4. Bu yaratık (Dâbbe) insanlara, "Allah'ın âyetlerine hakkıyla iman etmediklerini söyleyecek, bu konu üzerinde konuşacak, insanları iman ve âhirete hazırlık konusunda uyaracaktır. S. Hawking, benim bilgime göre Allah'a ve âhirete inanmıyor, onun söylediği, "insanların kendi elleriyle dünyayı yaşanamaz hale getirecekleri ve böylece yok olacaklarıdır, böyle bir tehlikenin varlığıdır". Tedbir olarak tavsiyesi de "Allah'a inanın, âhirete hazırlanın, ibâdet edin, kötülük yapmayın..." şeklinde değildir. Onun tedbir olarak tavsiyesi "uzayda insanların hayatlarına devam edebilecekleri alanlar ve ortamlar oluştumalarından ibarettir." Buna göre Hawking'in nitelikleri ve söyledikleri, Kur'ân'da geçen Dâbbetü'l-arz ile örtüşmemektedir, hattâ hiçbir ilgisi yoktur.

5. Kur'ân'a göre dünya kıyâmeti ile bütün evreni hattâ maddî varlıkları kapsayan kıyâmeti birbirinden zaman olarak ayırmak da mümkün değildir. İlâhî kitaba göre insanlar, dünya kıyâmetinden sonra başka bir yıldızda veya uzay kolonisinde yaşamayacaklardır, böyle bir anlayışın Kitab'da delîli yoktur.

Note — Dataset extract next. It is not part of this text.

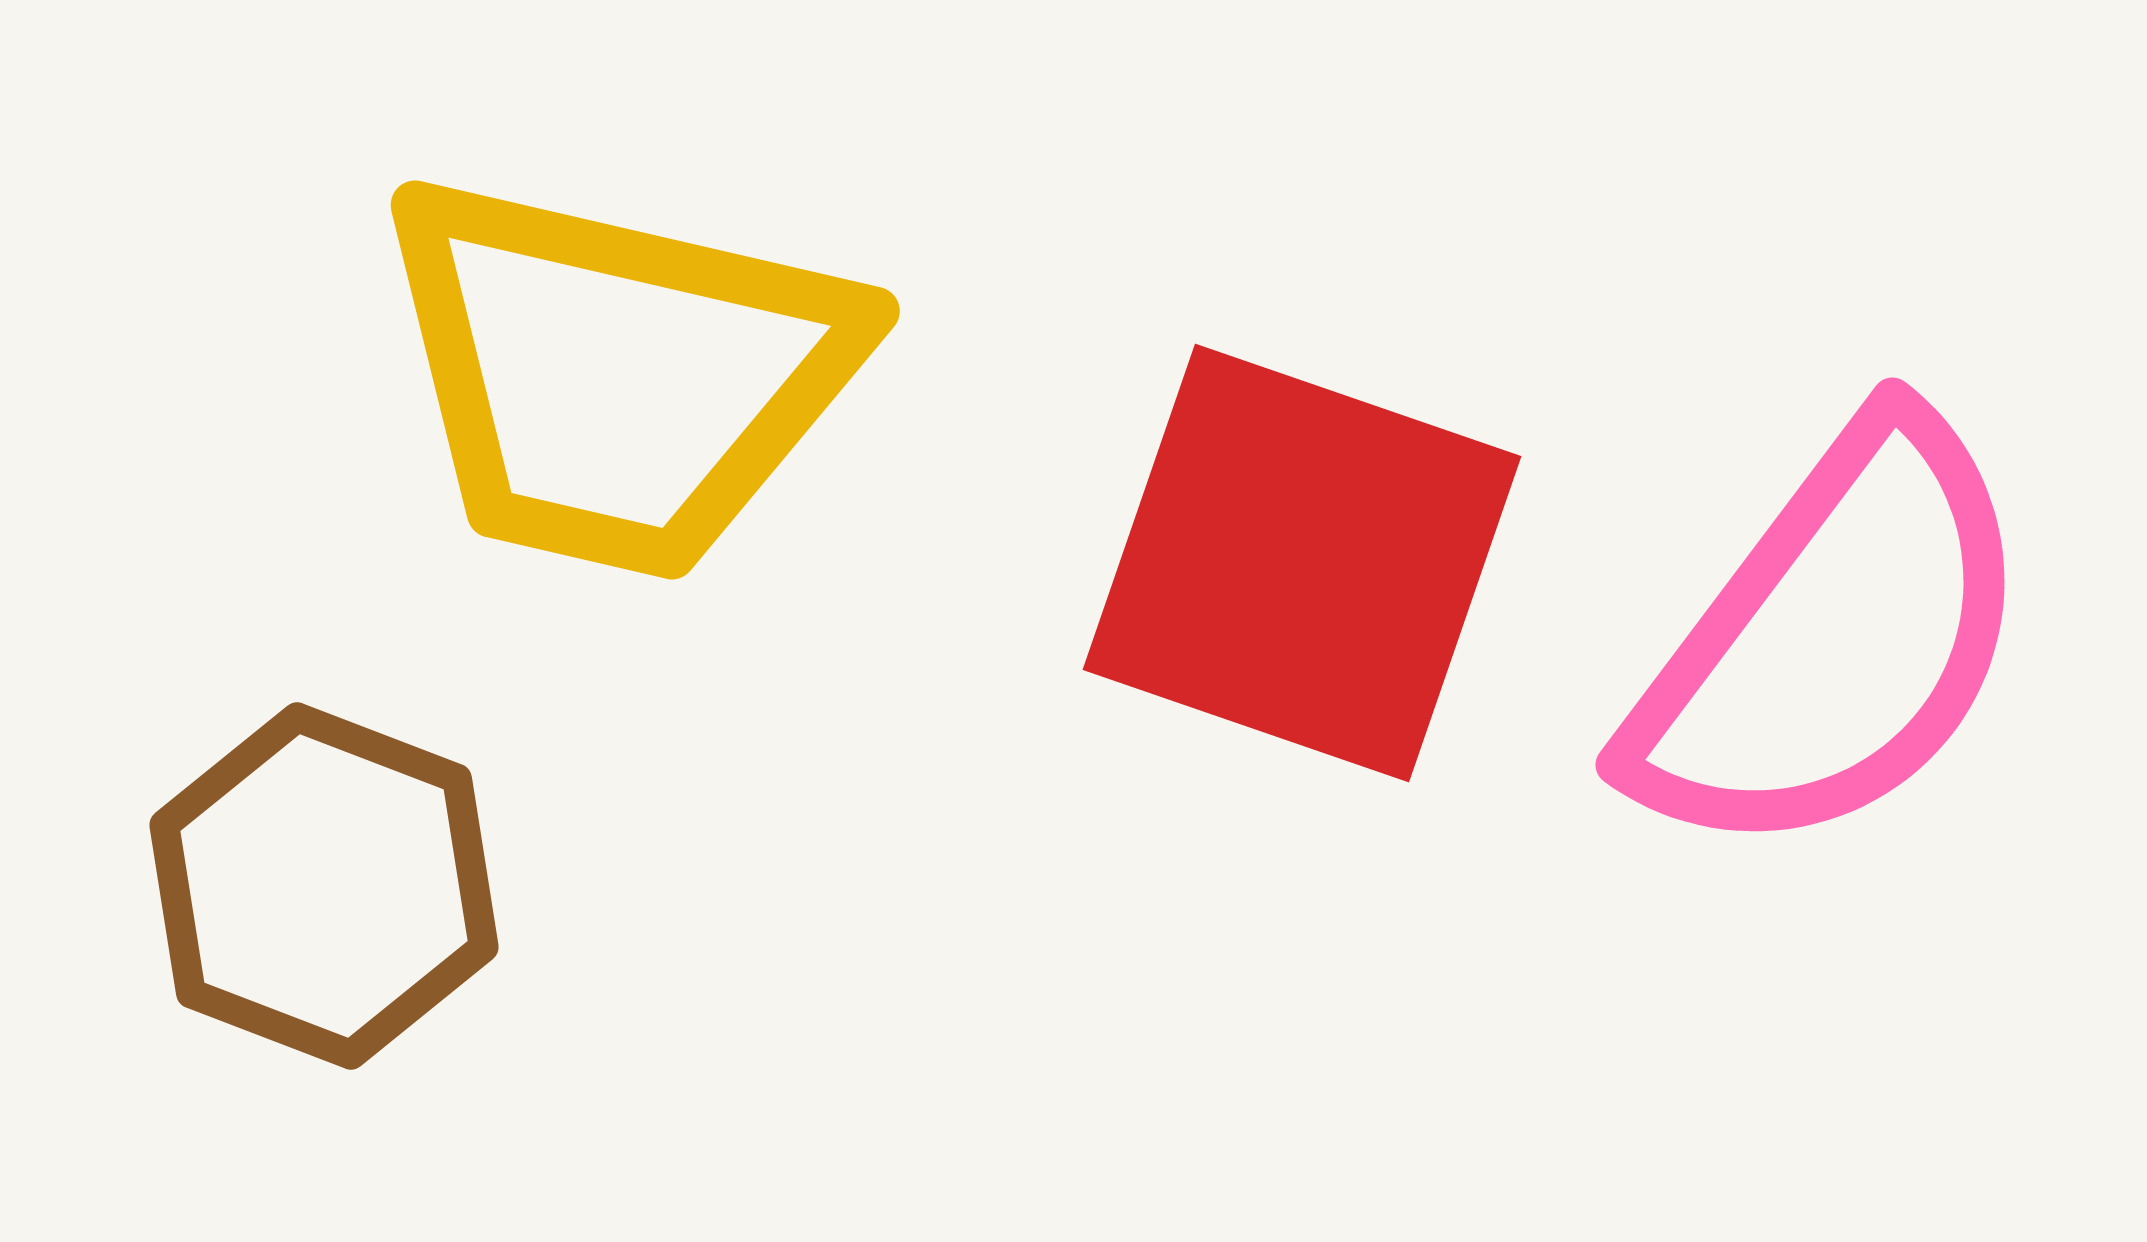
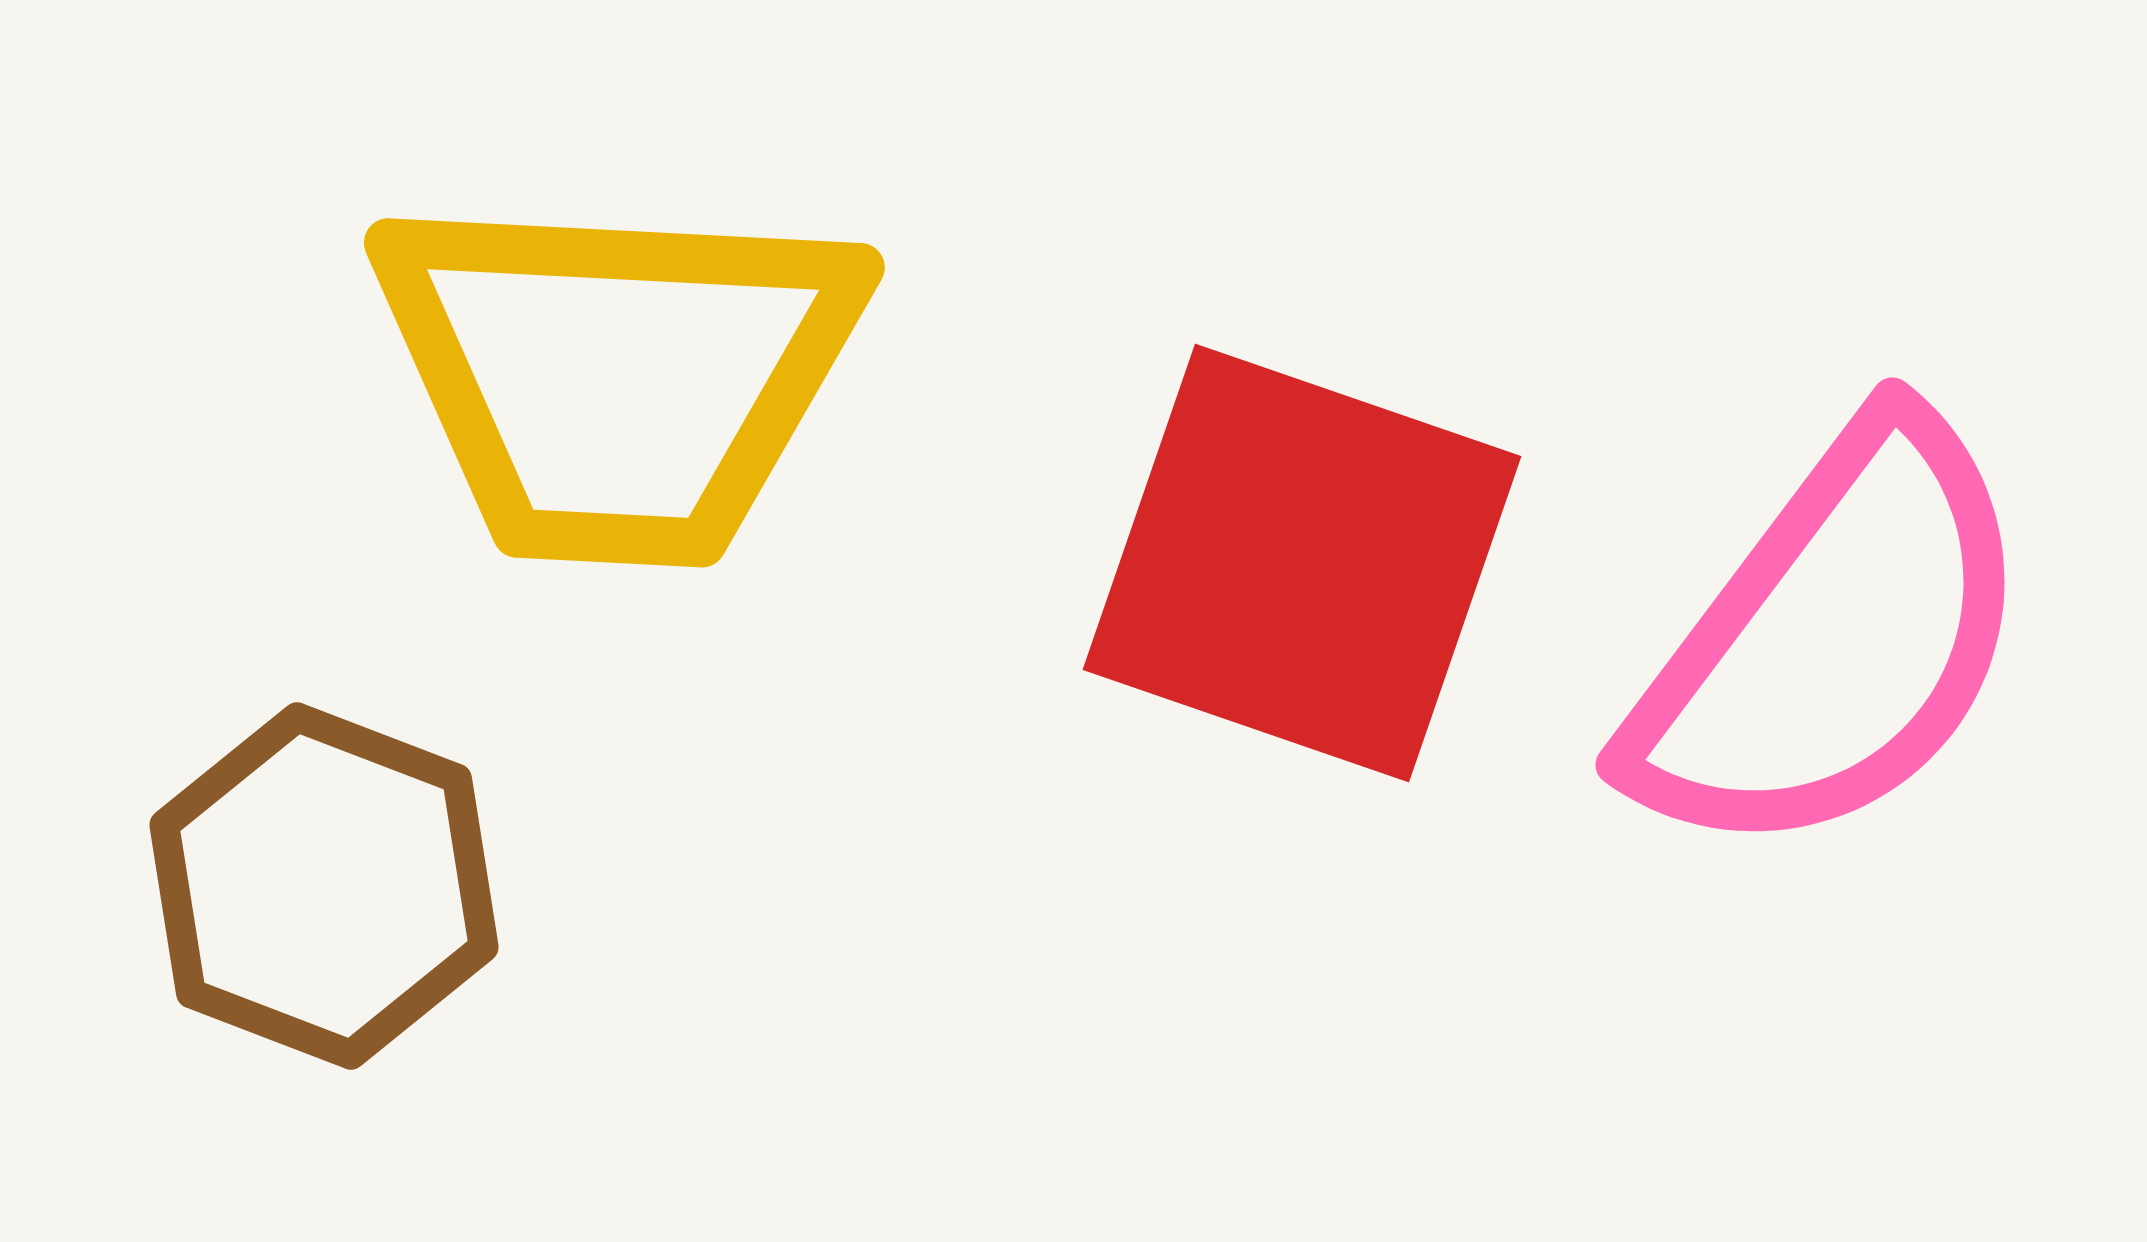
yellow trapezoid: rotated 10 degrees counterclockwise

6. Tabîî yollardan dünyaya gelmiş, okuyup öğrenmiş bir insanın, iman üzerine konuşmasının alâmet olacak bir olağanüstü yanı yoktur; asırlardan beri insanlar bu konuları konuşmakta, inanmayanları, inanıp da gereğini yerine getirmeyenleri uyarmaktadırlar. Alâmet olacak yaratığın olağan dışı bir varlık olması akla daha yatkındır.

Bize göre "Kıyâmet alâmetleri bir mümini niçin ve nasıl ilgilendirir?" sorusunun cevabı da önemlidir.

1.İman bakımından: Allah Teâlâ ve O'nun elçisi bunlardan bahsettikleri için mümin bunlara inanır, "nasıl açıklanmışlarsa öylece var olacak, yapacaklarını yapacaklardır" der.

2.Amel bakımından: Küçük büyük alâmetler zuhûr ettikçe kıyâmetin yaklaştığını anlar, kendini buna göre hazırlar, hayatına ve programlarına bu çerçevede çekidüzen verir. Esasen Allah'a ve âhirete inananan, sorumluluk duygusu taşıyan şuurlu bir mümin için şu ölümlü dünyada geçirdiği her anın onu hayatın sonuna doğru taşıdığını bilmesi, âhir zaman peygamberinin gönderildiğinden haberdar olması, küçük alâmetlerin içinde yaşaması derlenip toparlanmak, hesaba hazır yaşamak için yeterlidir. Onun büyük alâmetleri beklemeye de, tevil ederek anlamaya ve tabîîleştirmeye çalışmaya da ihtiyacı yoktur.